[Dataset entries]

—————

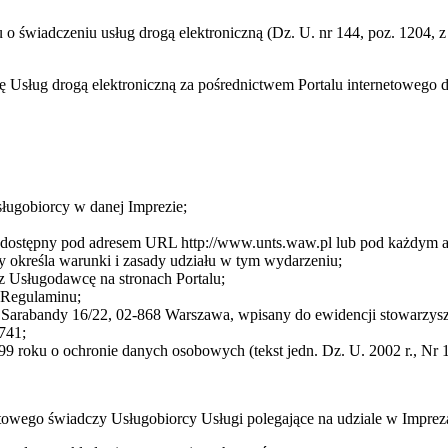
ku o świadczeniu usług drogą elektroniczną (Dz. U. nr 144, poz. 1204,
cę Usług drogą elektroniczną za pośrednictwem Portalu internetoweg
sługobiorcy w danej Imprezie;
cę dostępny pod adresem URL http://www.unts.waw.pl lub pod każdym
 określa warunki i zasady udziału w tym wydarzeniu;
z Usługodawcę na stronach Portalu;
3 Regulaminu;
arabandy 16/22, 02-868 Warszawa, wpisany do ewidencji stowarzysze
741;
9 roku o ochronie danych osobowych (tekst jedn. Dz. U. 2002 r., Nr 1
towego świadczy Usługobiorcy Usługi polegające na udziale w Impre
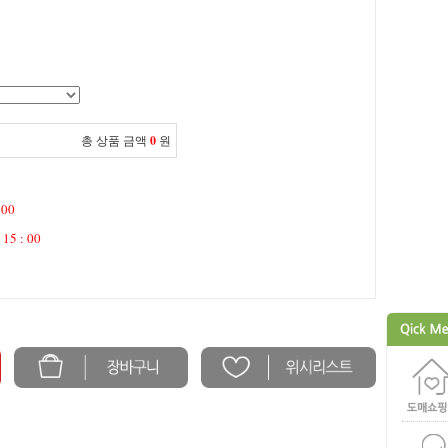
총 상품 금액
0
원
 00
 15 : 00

—————

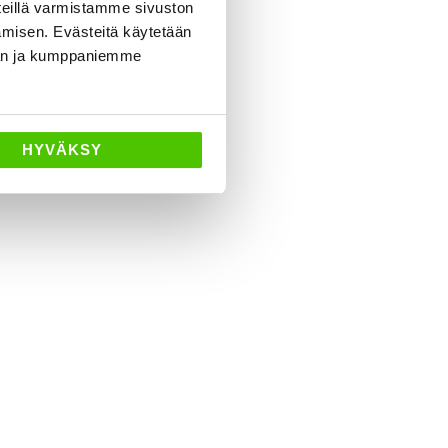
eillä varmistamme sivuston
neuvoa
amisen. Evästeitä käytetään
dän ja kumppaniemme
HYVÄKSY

—————

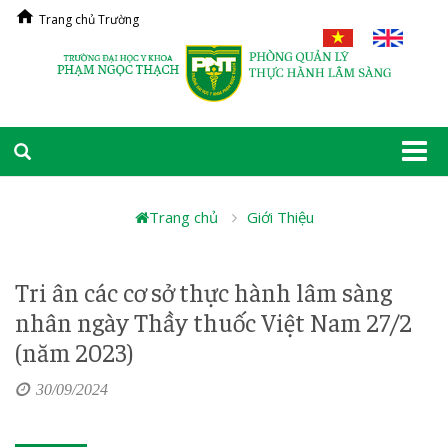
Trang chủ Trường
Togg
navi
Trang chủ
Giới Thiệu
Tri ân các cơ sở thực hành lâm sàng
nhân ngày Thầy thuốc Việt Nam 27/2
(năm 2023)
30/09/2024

—————

#### [EXERCISE DESCRIPTION]
Across the records above, return every line that contains the word "elektroniczną".

#### [WRITTEN RESPONSE]
ku o świadczeniu usług drogą elektroniczną (Dz. U. nr 144, poz. 1204,
cę Usług drogą elektroniczną za pośrednictwem Portalu internetoweg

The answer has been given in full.